In a report for the Centre for Policy Studies, which he chairs, Saatchi primarily blames inflation-targeting by the Bank of England for the current economic crisis. He argues that bankers, regulators and credit rating agencies are all victims of the “myth” that if policymakers could maintain low inflation, then growth, employment, prosperity and stability would follow.
Saatchi says by creating the false impression that low inflation meant financial stability and then measuring “the wrong kind of inflation” – the consumer price index – policymakers encouraged the view that it was safe to borrow and invest.
He says: “The myth led bankers to lend more, traders to risk more, homeowners to borrow more, regulators to relax more, and politicians to boast more – about the end of boom and bust. When the myth collapsed, it took all of us down with it – academics and auditors, bankers and bakers, economists and electricians. We all went into the dark.”

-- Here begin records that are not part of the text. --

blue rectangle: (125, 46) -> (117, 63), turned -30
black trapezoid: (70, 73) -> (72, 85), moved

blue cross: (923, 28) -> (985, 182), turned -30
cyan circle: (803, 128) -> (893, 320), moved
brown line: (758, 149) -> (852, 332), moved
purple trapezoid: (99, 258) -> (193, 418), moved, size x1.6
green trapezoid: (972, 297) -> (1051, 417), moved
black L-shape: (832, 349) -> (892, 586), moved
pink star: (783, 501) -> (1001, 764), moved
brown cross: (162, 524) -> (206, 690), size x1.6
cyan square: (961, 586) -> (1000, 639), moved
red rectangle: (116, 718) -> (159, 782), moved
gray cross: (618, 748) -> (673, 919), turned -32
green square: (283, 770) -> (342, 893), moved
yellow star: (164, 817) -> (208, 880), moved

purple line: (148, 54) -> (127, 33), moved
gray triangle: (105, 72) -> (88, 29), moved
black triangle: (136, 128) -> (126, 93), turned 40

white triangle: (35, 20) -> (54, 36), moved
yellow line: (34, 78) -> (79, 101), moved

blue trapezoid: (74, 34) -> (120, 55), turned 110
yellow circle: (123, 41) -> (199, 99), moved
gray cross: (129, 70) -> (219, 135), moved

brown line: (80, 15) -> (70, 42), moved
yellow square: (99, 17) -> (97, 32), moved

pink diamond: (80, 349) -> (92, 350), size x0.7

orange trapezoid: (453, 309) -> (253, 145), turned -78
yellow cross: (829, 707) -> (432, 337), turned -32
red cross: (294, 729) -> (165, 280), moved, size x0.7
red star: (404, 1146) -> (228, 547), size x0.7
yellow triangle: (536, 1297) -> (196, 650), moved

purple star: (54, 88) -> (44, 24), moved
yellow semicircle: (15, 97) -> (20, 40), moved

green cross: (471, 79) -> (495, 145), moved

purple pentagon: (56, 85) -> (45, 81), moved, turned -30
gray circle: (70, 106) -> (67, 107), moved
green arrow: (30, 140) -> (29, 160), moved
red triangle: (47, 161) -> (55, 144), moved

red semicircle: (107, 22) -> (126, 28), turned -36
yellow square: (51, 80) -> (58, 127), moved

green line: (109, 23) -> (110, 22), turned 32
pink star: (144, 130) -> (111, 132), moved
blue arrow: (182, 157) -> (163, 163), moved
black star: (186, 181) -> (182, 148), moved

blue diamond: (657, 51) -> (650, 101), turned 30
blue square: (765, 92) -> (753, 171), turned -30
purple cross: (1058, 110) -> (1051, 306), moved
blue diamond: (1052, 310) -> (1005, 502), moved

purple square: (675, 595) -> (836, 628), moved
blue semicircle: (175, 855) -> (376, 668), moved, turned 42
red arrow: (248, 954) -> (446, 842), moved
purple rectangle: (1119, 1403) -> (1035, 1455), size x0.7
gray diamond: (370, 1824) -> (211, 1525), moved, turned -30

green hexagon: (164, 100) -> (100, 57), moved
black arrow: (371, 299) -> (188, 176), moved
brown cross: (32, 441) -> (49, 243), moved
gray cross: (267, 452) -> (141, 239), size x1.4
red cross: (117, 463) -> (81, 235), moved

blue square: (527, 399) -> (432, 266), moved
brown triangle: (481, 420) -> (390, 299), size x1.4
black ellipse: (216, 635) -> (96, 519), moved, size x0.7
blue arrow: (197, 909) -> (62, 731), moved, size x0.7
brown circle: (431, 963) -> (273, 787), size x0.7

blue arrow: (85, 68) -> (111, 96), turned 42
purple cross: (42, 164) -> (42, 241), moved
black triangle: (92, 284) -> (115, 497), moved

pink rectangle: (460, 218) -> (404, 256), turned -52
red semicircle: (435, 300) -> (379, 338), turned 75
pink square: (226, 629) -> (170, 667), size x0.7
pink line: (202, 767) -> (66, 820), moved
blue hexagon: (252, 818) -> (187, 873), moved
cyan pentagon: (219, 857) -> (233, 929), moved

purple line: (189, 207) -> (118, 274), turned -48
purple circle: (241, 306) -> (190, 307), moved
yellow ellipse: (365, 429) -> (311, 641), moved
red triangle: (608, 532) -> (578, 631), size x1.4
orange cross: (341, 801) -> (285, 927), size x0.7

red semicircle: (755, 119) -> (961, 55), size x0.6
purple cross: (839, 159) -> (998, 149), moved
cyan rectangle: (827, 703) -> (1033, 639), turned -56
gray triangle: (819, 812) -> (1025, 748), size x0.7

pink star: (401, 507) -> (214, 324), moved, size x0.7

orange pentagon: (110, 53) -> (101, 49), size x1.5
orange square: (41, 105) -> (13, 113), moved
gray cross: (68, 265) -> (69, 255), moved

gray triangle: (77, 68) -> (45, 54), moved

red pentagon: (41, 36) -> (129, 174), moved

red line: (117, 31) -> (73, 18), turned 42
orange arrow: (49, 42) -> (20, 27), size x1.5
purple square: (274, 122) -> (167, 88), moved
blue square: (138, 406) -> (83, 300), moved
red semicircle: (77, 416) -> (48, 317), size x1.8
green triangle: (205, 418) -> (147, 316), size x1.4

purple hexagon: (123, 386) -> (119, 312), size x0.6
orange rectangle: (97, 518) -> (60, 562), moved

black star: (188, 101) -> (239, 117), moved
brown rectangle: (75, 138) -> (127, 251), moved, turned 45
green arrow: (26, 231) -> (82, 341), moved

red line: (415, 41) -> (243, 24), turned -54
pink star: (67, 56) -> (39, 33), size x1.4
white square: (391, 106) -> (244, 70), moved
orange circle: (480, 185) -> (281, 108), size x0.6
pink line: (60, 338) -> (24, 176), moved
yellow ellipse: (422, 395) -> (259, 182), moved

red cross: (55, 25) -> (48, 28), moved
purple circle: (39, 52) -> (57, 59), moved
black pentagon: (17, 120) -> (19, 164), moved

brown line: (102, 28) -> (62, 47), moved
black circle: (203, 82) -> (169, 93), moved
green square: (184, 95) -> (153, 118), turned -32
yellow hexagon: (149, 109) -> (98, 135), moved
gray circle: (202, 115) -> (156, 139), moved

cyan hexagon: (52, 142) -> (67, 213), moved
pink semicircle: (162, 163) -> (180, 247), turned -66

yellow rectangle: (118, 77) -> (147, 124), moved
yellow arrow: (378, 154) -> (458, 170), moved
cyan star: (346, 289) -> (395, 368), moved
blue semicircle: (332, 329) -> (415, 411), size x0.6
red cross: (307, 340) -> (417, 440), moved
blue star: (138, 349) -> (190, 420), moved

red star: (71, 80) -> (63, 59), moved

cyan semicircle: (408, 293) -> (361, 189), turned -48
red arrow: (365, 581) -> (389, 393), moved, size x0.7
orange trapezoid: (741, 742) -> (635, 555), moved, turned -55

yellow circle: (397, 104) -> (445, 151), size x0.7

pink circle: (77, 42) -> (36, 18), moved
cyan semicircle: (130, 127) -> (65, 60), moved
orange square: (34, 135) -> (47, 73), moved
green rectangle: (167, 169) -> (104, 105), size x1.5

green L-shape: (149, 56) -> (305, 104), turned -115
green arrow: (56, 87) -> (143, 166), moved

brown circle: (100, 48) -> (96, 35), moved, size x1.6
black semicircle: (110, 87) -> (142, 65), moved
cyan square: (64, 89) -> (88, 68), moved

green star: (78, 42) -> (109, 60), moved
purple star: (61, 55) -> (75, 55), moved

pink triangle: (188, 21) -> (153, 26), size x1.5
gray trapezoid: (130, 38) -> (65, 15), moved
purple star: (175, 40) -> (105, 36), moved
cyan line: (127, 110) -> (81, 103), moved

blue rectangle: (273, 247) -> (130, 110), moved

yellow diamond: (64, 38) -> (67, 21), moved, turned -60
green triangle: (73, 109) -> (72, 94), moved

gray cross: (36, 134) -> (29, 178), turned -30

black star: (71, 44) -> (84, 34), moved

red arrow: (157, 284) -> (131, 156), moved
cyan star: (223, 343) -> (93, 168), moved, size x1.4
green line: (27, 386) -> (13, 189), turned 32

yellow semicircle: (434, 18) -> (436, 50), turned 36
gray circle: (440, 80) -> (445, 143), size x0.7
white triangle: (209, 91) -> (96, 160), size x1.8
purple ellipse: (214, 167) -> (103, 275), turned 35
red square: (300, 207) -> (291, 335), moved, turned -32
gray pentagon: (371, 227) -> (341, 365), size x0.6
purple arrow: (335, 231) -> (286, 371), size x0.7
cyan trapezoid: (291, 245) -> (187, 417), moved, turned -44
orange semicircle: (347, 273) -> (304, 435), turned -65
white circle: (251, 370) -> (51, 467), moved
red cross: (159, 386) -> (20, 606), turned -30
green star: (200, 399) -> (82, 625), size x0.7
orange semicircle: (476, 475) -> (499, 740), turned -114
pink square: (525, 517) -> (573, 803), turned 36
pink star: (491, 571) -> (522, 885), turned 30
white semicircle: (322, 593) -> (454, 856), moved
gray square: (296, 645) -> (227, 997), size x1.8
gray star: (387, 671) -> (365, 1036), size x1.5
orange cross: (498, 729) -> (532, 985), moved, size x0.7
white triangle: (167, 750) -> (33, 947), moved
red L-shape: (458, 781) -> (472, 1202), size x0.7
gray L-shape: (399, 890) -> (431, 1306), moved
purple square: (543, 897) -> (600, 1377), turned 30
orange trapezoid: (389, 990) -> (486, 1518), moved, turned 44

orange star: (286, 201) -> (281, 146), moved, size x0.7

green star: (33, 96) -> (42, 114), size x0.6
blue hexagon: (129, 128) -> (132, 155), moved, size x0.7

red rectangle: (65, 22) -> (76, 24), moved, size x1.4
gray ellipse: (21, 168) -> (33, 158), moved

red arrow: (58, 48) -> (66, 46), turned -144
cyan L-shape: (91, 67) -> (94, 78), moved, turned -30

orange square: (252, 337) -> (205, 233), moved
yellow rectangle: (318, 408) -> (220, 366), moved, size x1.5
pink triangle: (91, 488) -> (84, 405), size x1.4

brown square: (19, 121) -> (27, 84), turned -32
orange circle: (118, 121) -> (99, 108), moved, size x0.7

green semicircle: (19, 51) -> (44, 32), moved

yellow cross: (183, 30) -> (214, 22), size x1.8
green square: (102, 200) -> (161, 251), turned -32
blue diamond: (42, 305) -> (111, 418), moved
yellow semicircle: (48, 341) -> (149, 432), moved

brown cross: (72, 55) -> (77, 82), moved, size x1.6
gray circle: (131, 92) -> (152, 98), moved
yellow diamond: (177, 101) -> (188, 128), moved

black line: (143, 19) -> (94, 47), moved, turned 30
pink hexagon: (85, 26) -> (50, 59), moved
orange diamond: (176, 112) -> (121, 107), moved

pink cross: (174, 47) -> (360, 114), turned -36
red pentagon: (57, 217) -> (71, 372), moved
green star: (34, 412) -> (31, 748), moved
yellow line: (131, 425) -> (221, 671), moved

Belgravia Insurance Consultants Consultant Paul White says: “For a while, it seemed like Gordon Brown was right when he said we had come to the end of boom and bust. As it turns out, Mrs Thatcher was correct when she said you cannot buck the market.”
Ample Financial Services director Colin Parkin says: “It is wrong to use inflation in isolation as a marker of financial stability. A number of factors should be taken into account. IFAs were saying for years that the lending policies of banks were fundamentally flawed. They went on a rampant orgy and it was always going to end in grief.”